Question

A uniform thin circular ring of radius ‘R’ and mass ‘M’ is rotating about its fixed axis, passing through its center and perpendicular to its plane of rotation, with a constant angular velocity ‘$\omega$’. Two objects each of mass ‘m’ are attached gently to the opposite side of the diameter. The ring now rotates with the angular velocity of:
$\text{A}. \quad \dfrac{\omega M}{M+m}$
$\text{B}. \quad \dfrac{\omega M}{M+2m}$
$\text{C}. \quad \dfrac{\omega M}{M-2m}$
$\text{D}. \quad \dfrac{\omega (M+3m)}{M}$

Answer 1

Hint: By the principle of conservation of angular momentum, we understand that if the net external torque acting on the system is zero, then the angular momentum of the system remains the same i.e. constant. Mathematically we can say that if $\tau_{ext}= \dfrac{dL}{dt}=0$, then ‘L’ i.e. angular momentum of the system remains constant.
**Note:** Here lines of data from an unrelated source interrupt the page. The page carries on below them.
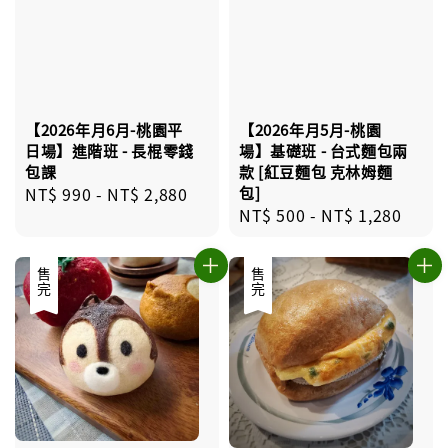
【2026年月6月-桃園平
【2026年月5月-桃園
日場】進階班 - 長棍零錢
場】基礎班 - 台式麵包兩
包課
款 [紅豆麵包 克林姆麵
Regular
NT$ 990
-
NT$ 2,880
包]
Regular
NT$ 500
-
NT$ 1,280
price
price
售完
售完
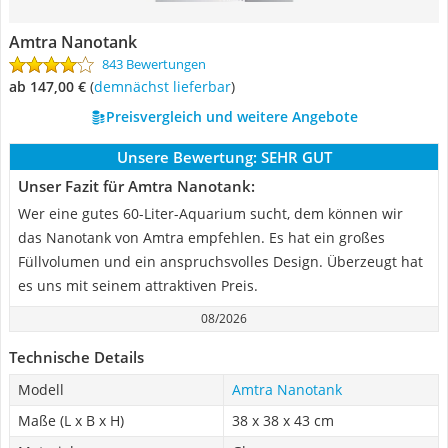
Amtra Nanotank
843 Bewertungen
ab 147,00 €
(
Demnächst lieferbar
)
Preisvergleich und weitere Angebote
Unsere Bewertung:
SEHR GUT
Unser Fazit für Amtra Nanotank:
Wer eine gutes 60-Liter-Aquarium sucht, dem können wir
das Nanotank von Amtra empfehlen. Es hat ein großes
Füllvolumen und ein anspruchsvolles Design. Überzeugt hat
es uns mit seinem attraktiven Preis.
08/2026
Technische Details
Modell
Amtra Nanotank
Maße (L x B x H)
38 x 38 x 43 cm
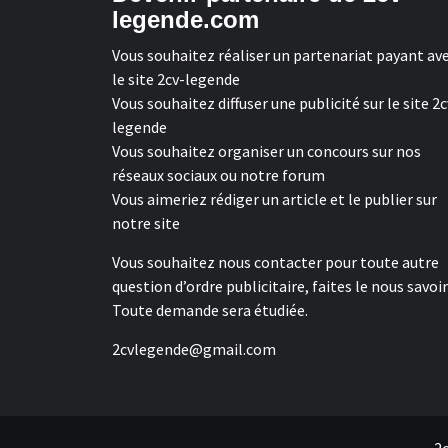
legende.com
Vous souhaitez réaliser un partenariat payant av
le site 2cv-legende
Vous souhaitez diffuser une publicité sur le site 2c
legende
Vous souhaitez organiser un concours sur nos
réseaux sociaux ou notre forum
Vous aimeriez rédiger un article et le publier sur
notre site
Vous souhaitez nous contacter pour toute autre
question d’ordre publicitaire, faites le nous savoir
Toute demande sera étudiée.
2cvlegende@gmail.com
2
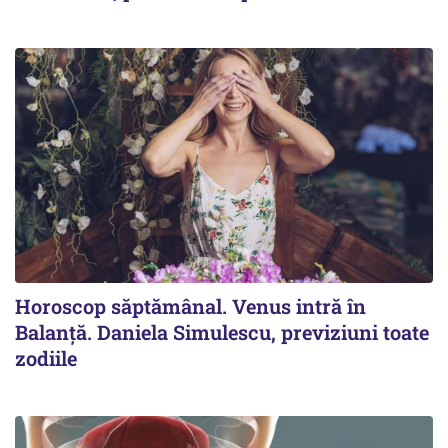
Horoscop săptămânal. Venus intră în
Balanță. Daniela Simulescu, previziuni toate
zodiile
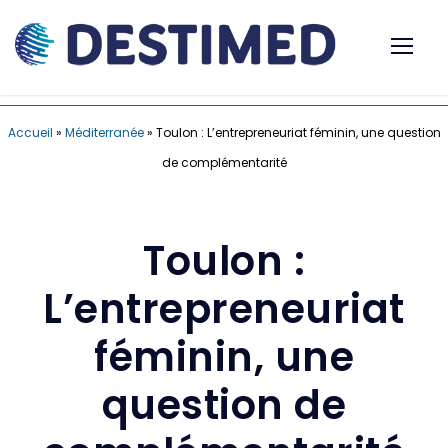
Accueil
»
Méditerranée
»
Toulon : L’entrepreneuriat féminin, une question
de complémentarité
Toulon :
L’entrepreneuriat
féminin, une
question de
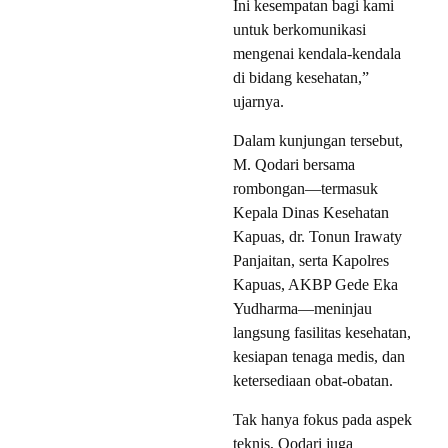
Ini kesempatan bagi kami
untuk berkomunikasi
mengenai kendala-kendala
di bidang kesehatan,”
ujarnya.
Dalam kunjungan tersebut,
M. Qodari bersama
rombongan—termasuk
Kepala Dinas Kesehatan
Kapuas, dr. Tonun Irawaty
Panjaitan, serta Kapolres
Kapuas, AKBP Gede Eka
Yudharma—meninjau
langsung fasilitas kesehatan,
kesiapan tenaga medis, dan
ketersediaan obat-obatan.
Tak hanya fokus pada aspek
teknis, Qodari juga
Formula used: $L=I\omega$.

Complete step by step answer:

As mentioned in the question itself, the masses are placed gently, hence it means that net external torque applied on the system is zero. Hence the angular momentum of the system before and after the event shall remain the same. Hence applying:
$L=I\omega$
Let moment of inertia before the event be $I_1$ and angular velocity be $\omega_1$ and that after the event be $I_2$ and $\omega_2$, then for angular momentum being constant, we can write:
$I_1\omega_1=I_2\omega_2$
Now, for$I_1$, we know
For a uniform circular ring of radius ‘R’ and mass ‘M’, moment of inertia about an axis passing through the center of ring and perpendicular to the plane is $MR^2$
Hence $I_1=MR^2$
$\omega_1=\omega$
And finally $I_2=mR^2+mR^2+MR^2=2mR^2+MR^2$
Thus, $\omega_2 = \dfrac{I_1\omega_1}{I_2}$
Or $\omega_2=\dfrac{MR^2\omega}{2mR^2+MR^2} = \dfrac{M\omega}{2m+M}$

Hence final angular velocity will be $\dfrac{\omega M}{M+2m}$

So, the correct answer is “Option B”.

Note: Here we wrote directly that the moment of inertia of the particles as $mR^2$ considering the particle as a point mass. But in case the particle is not point mass, then we have to use the parallel axis theorem to write its moment of inertia about the required axis. Also the moment of inertia is a tensor quantity which means it has no direction but has dependency on orientation of the body.